A second approach is the bypass approach. Typically, test compression designs offer an uncompressed mode of operation in which the circuit operates as a regular scan design without compression. In uncompressed mode, for example, the design may concatenate all scan chains which go to the same compactor into one chain such that all scan cells can be accessed without using the compactor. In operation, after a failure is detected in compressed mode, designs are reconfigured into the uncompressed mode and retested again with uncompressed test patterns which desirably load the same scan cell values as compressed test patterns. Ensuring that both shift operations exist requires some attention to the design. For example, in order to ensure proper shift operation across two scan chains, sometimes, re-timing latches (also known as lock-up latches) are inserted.

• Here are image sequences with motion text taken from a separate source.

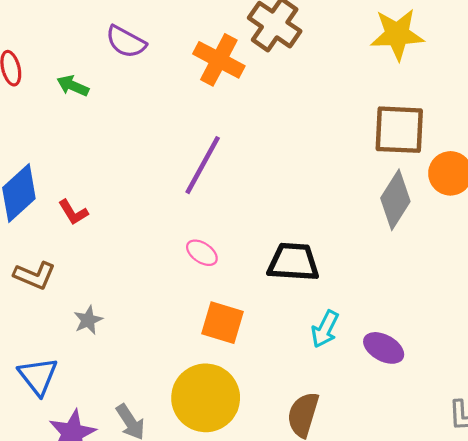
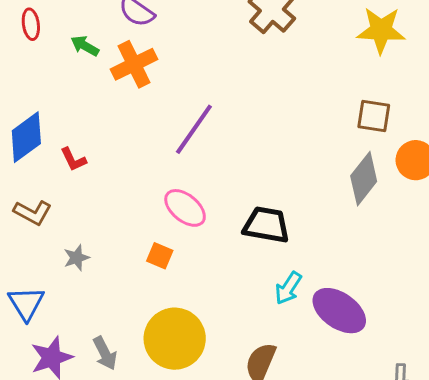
orange cross: (219, 60) -> (134, 64), moved, turned 30
brown square: (399, 130) -> (374, 116), size x0.7
pink ellipse: (202, 253) -> (185, 208), size x1.5
orange square: (222, 323) -> (160, 256), moved, size x0.7
purple ellipse: (384, 348) -> (339, 311), size x1.5

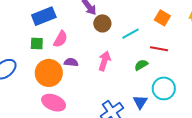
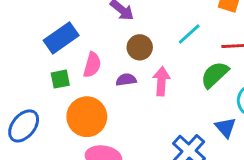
brown circle: (102, 23) -> (140, 47), moved
purple semicircle: (71, 62) -> (126, 80), moved
green semicircle: (141, 65) -> (215, 75), size x1.5

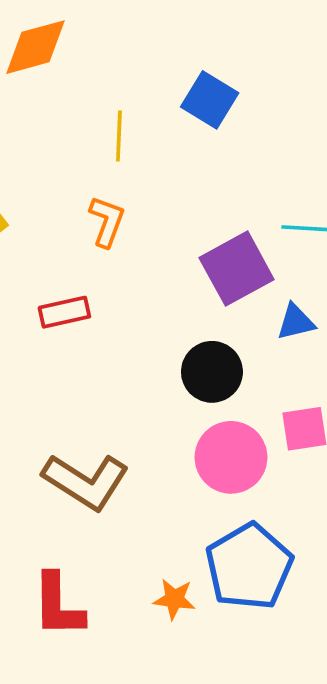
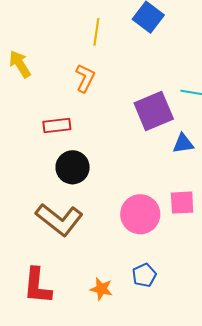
black circle: (212, 372) -> (73, 167), moved
blue pentagon: (249, 567) -> (144, 275), size x0.5

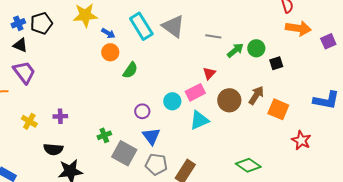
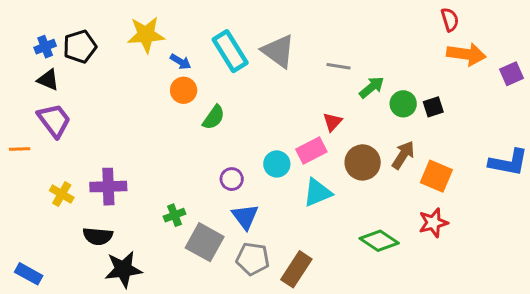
green circle: (256, 48) -> (403, 104), moved
purple cross: (60, 116) -> (108, 187), size x1.6
red star: (301, 140) -> (433, 223), moved, turned 30
green diamond: (248, 165) -> (379, 241), moved

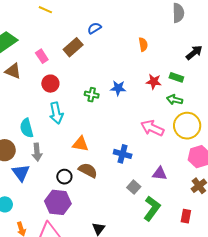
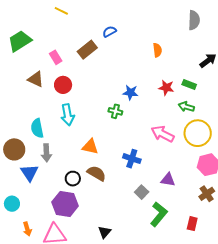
brown triangle: (13, 71) -> (36, 79), moved
green cross: (92, 95) -> (115, 111), moved

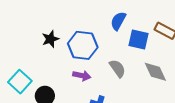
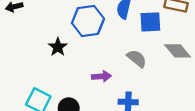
blue hexagon: (83, 45) -> (88, 21), moved

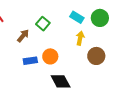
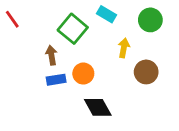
cyan rectangle: (77, 17) -> (106, 14), moved
green square: (43, 24) -> (73, 29), size x1.5
brown arrow: (23, 36) -> (51, 55), moved, turned -48

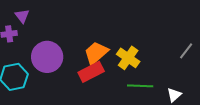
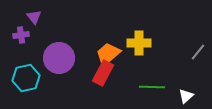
yellow cross: (128, 58) -> (139, 43), moved, turned -35
red rectangle: (91, 72) -> (103, 73), turned -35

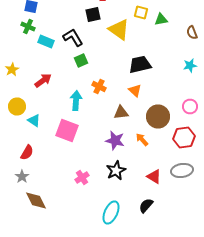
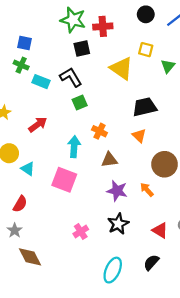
black square: (93, 14) -> (82, 49), moved
green triangle: (161, 20) -> (168, 66), moved, turned -40
brown triangle: (121, 112) -> (109, 160), moved

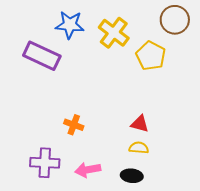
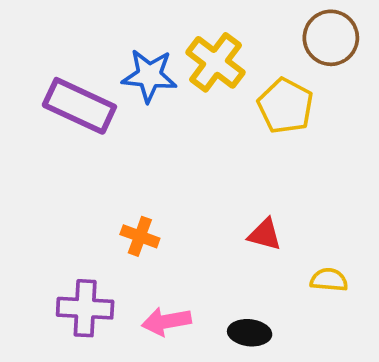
blue star: (70, 25) -> (149, 76), moved
yellow semicircle: (139, 148) -> (329, 280), moved

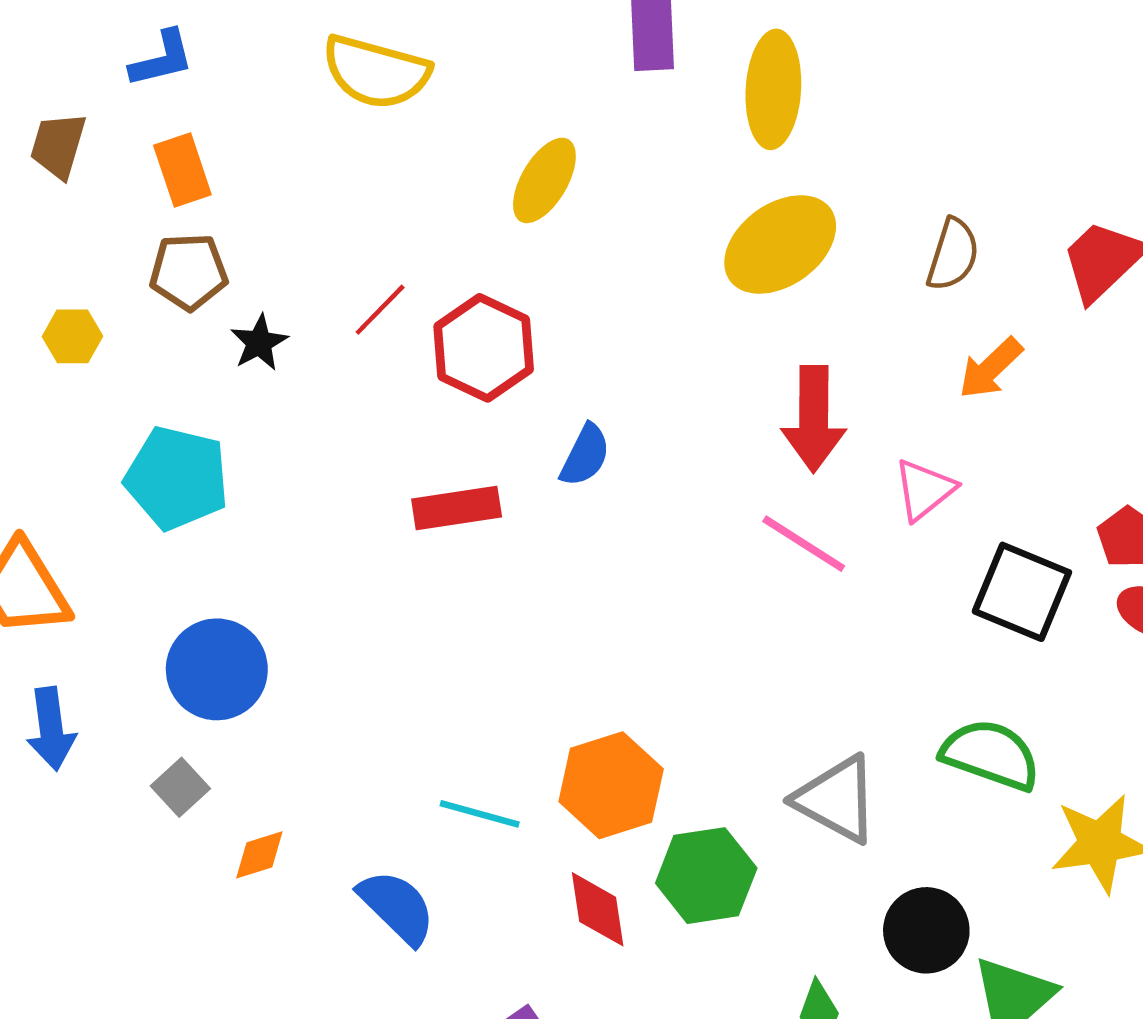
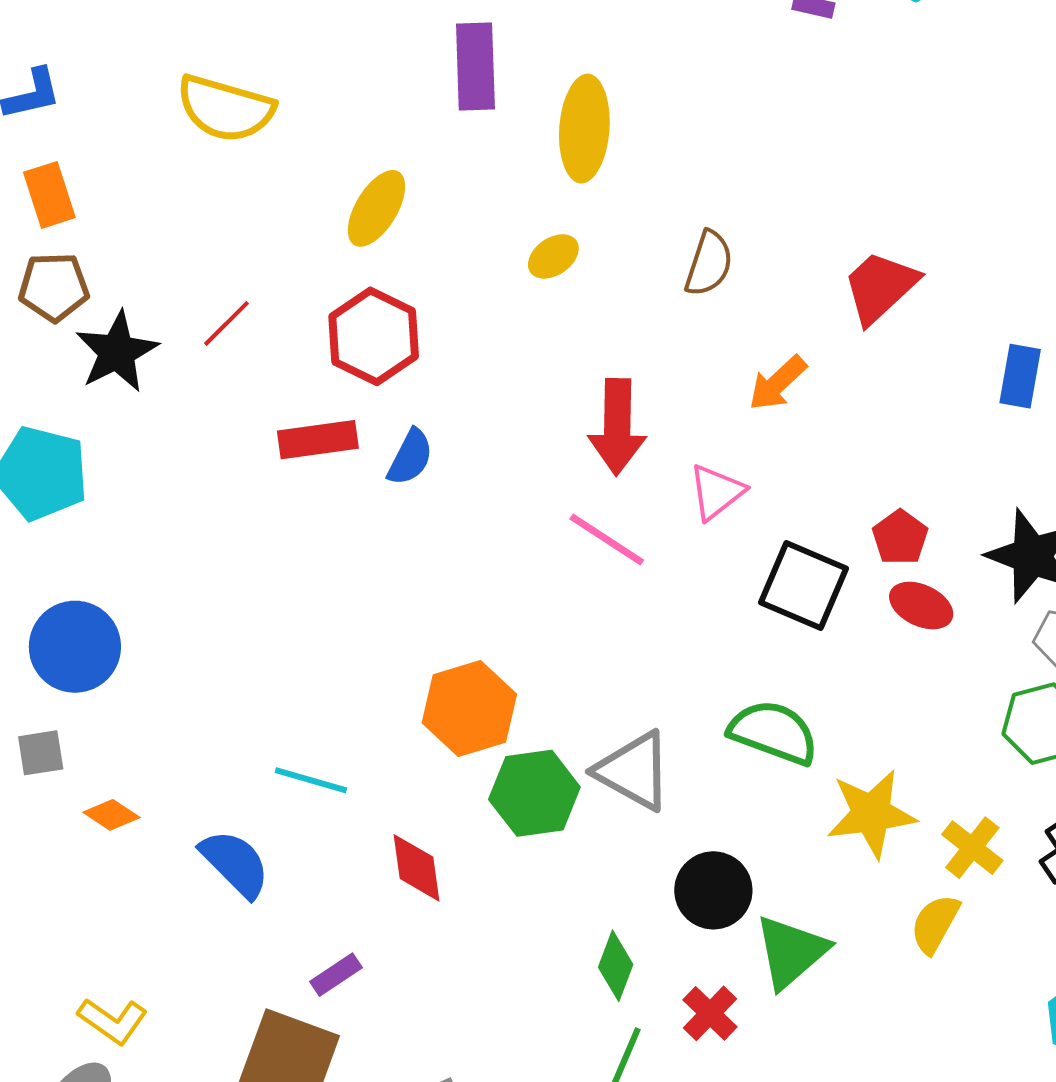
yellow ellipse: (780, 245) -> (553, 256), moved, size x0.5
brown semicircle: (953, 255) -> (709, 264), moved
black star: (259, 343) -> (117, 352), size x1.6
red hexagon: (484, 348) -> (374, 336), moved
red rectangle: (457, 508) -> (318, 440), moved
orange hexagon: (611, 785) -> (469, 709), moved
gray square: (180, 787) -> (41, 753), turned 33
orange diamond: (259, 855) -> (111, 815), turned 50
green hexagon: (706, 876) -> (534, 793), moved

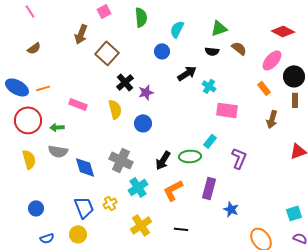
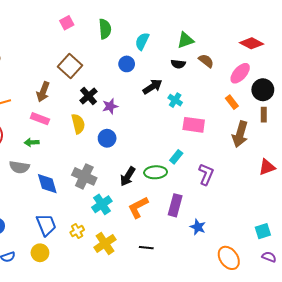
brown arrow: (81, 34) -> (43, 92), moved
brown arrow: (272, 119) -> (240, 134), size x1.4
green arrow: (57, 127) -> (32, 142), moved
yellow cross: (110, 203) -> (77, 231), moved

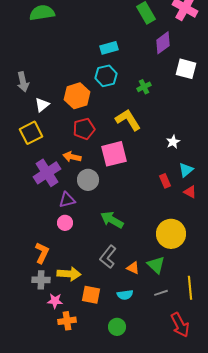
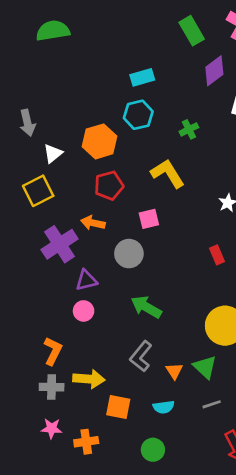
pink square: (114, 154) -> (149, 219), size x0.6
gray circle: (88, 180) -> (129, 254), moved
orange triangle: (133, 268) -> (174, 371), turned 32
pink star: (55, 301) -> (52, 428), moved

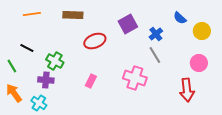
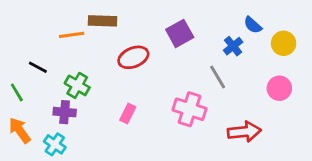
orange line: (32, 14) -> (72, 35), moved
blue cross: (156, 34) -> (233, 46), moved
red arrow: (187, 90) -> (244, 132), moved, turned -90

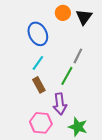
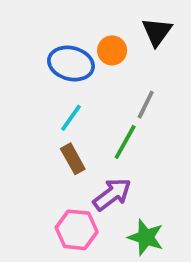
orange circle: (63, 13) -> (112, 50), moved
blue ellipse: (38, 34) -> (71, 64), turned -50
purple arrow: (60, 104) -> (112, 194), turned -120

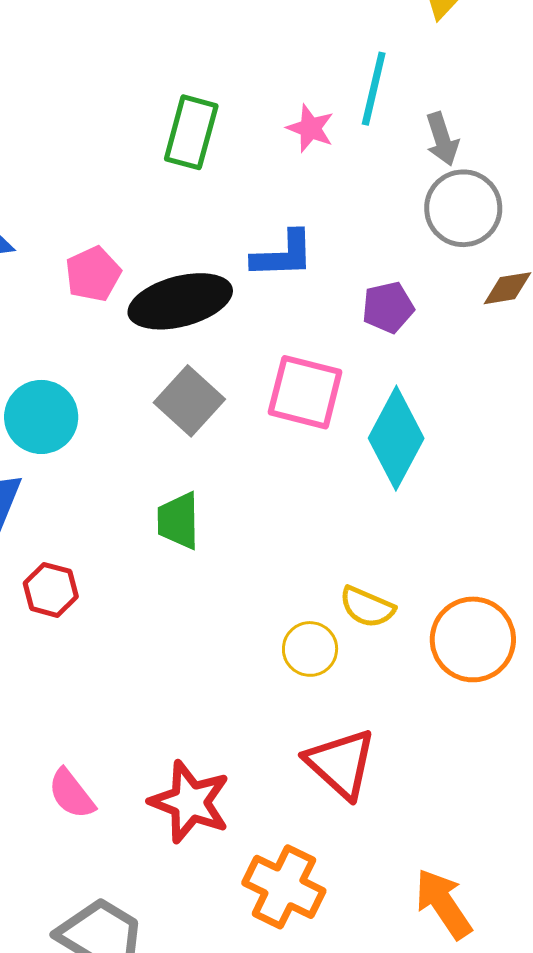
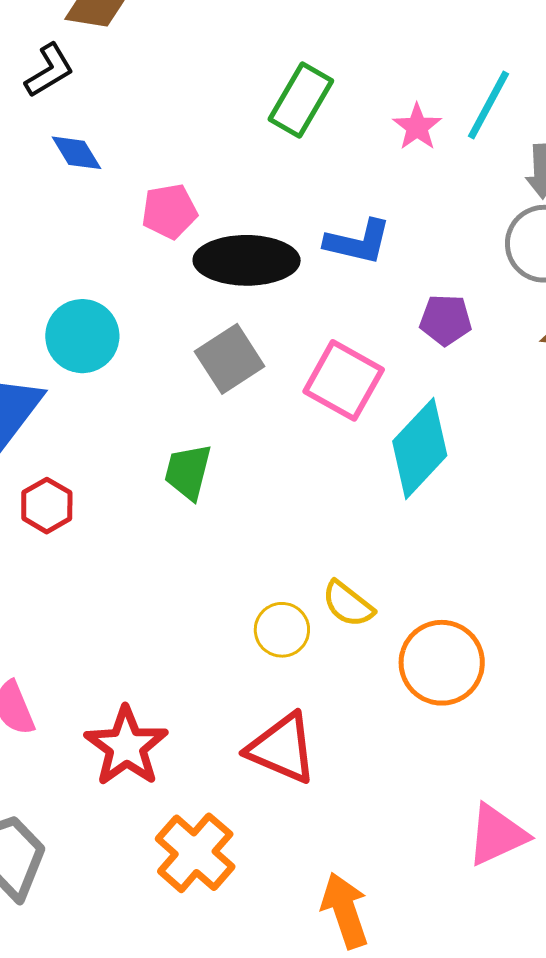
red triangle: (341, 763) -> (282, 748), turned -34

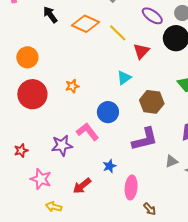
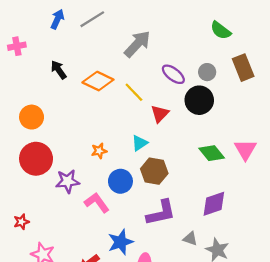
orange star: (72, 86) -> (99, 151), moved
brown hexagon: (152, 102) -> (154, 171), moved
purple star: (62, 145) -> (68, 181), moved
gray triangle: (171, 161) -> (190, 239), turned 40
blue star: (109, 166) -> (120, 242), size x1.6

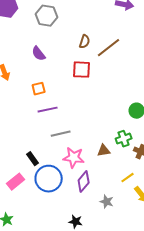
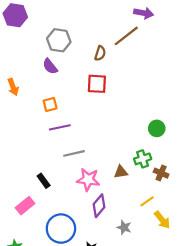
gray hexagon: (47, 16) -> (59, 40), moved
brown line: (109, 48) -> (126, 36), moved
blue circle: (49, 179) -> (61, 229), moved

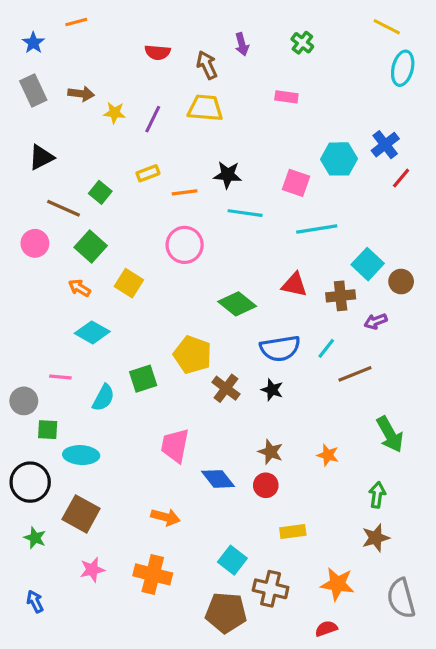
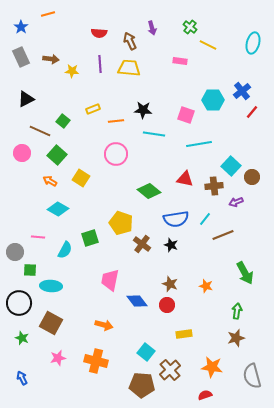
yellow line: (387, 27) -> (208, 45), moved
purple line: (153, 119) -> (100, 64), moved, turned -30
brown cross: (271, 589) -> (170, 370), turned 35

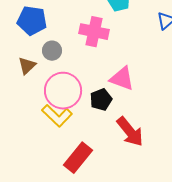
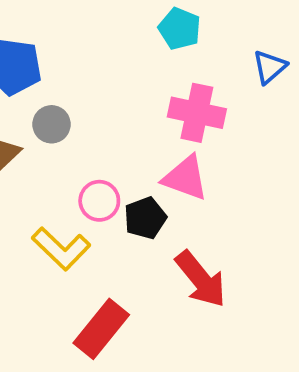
pink cross: (94, 32) -> (197, 113), moved
pink circle: (63, 91) -> (99, 201), moved, size x0.6

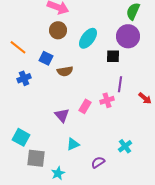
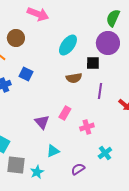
brown circle: (58, 30) -> (16, 38), moved
blue square: (46, 58) -> (26, 74), moved
brown semicircle: (65, 71) -> (74, 78), moved
pink cross: (107, 100) -> (87, 127), moved
cyan star: (58, 173) -> (37, 172), moved

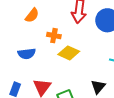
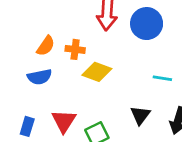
orange semicircle: (32, 15) -> (46, 46), moved

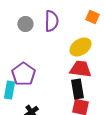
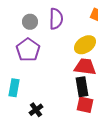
purple pentagon: (23, 74) -> (28, 50), moved

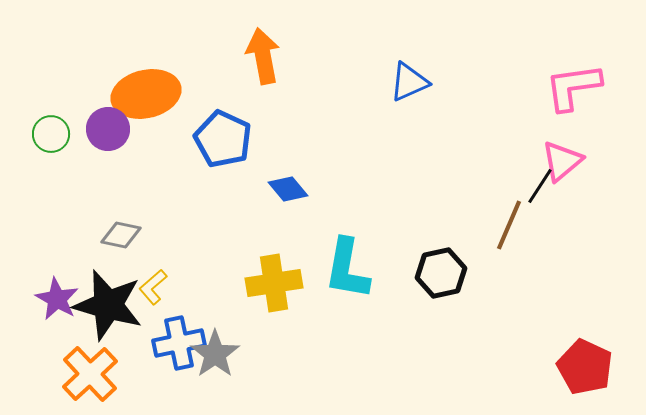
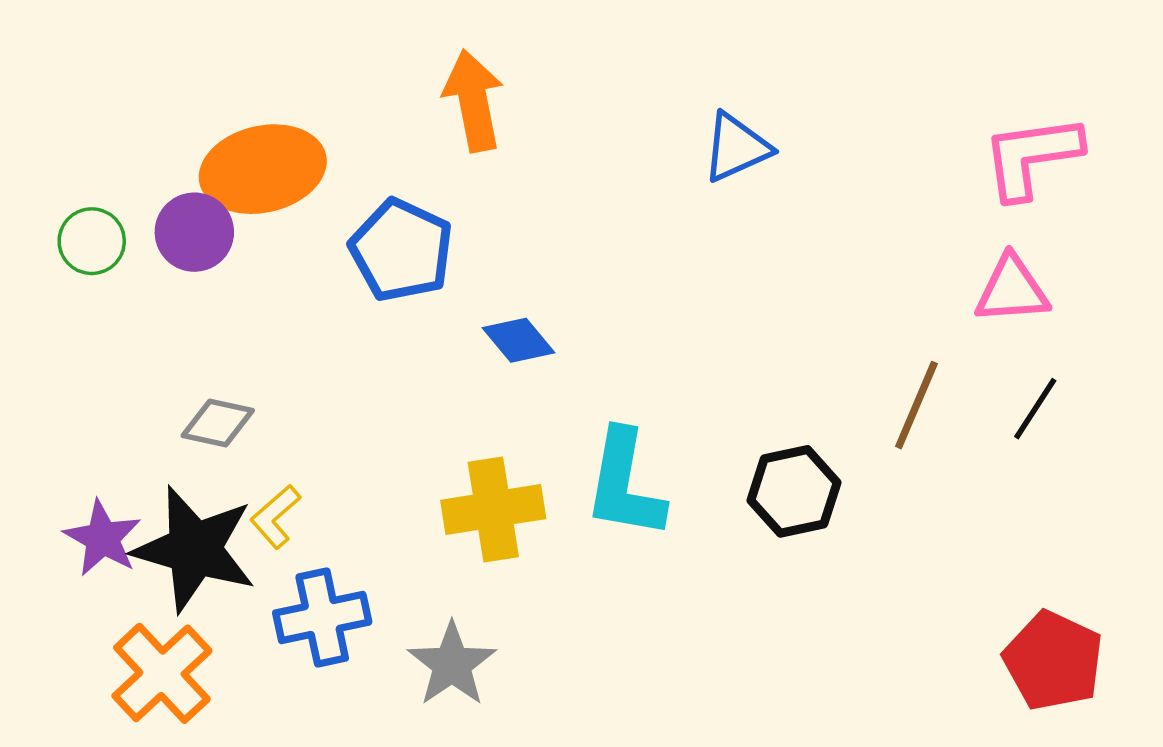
pink triangle: (562, 161) -> (1012, 290), turned 36
black line: (540, 186) -> (1035, 409), moved
gray star: (215, 354) -> (452, 664), moved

A third approach is the hardware approach. In Khoche et al., “Selective and Accurate Fail Data Capture in Compression Environment for Volume Diagnostics,” Proceedings of International Test Conference 2006, paper 8.1., the modified design shown in FIG. 1 was proposed. In this approach, an extra shift register is inserted to constantly parallel capture the scan output values of all scan chains before they enter the output compactor. Whenever there is a need to observe the values captured in this shift register, a mode called “slice shift” is activated by a single special mode control signal. During slice shift mode, internal shift operations are placed on hold and the data on this special shift register is unloaded through compactor outputs. If the timing is set properly, users can use slice shift mode to identify failing scan bits which contribute to a failure detected at compactor outputs if the compactor has combinational logic only. As mentioned in Khoche et al. and in contrast to the bypass approach, if the ATE can support a match loop properly, slice shift mode can be triggered in real time when the ATE detects a failure such that the failing scan bits can be identified without retesting. However, this real time operation cannot support sequential compactors or pipeline stages inserted either inside the compactor or placed between compactor and output pads. Moreover, this approach requires one extra flip-flop for each internal scan chain and other logic is needed to do slice shifting while holding the internal scan shift.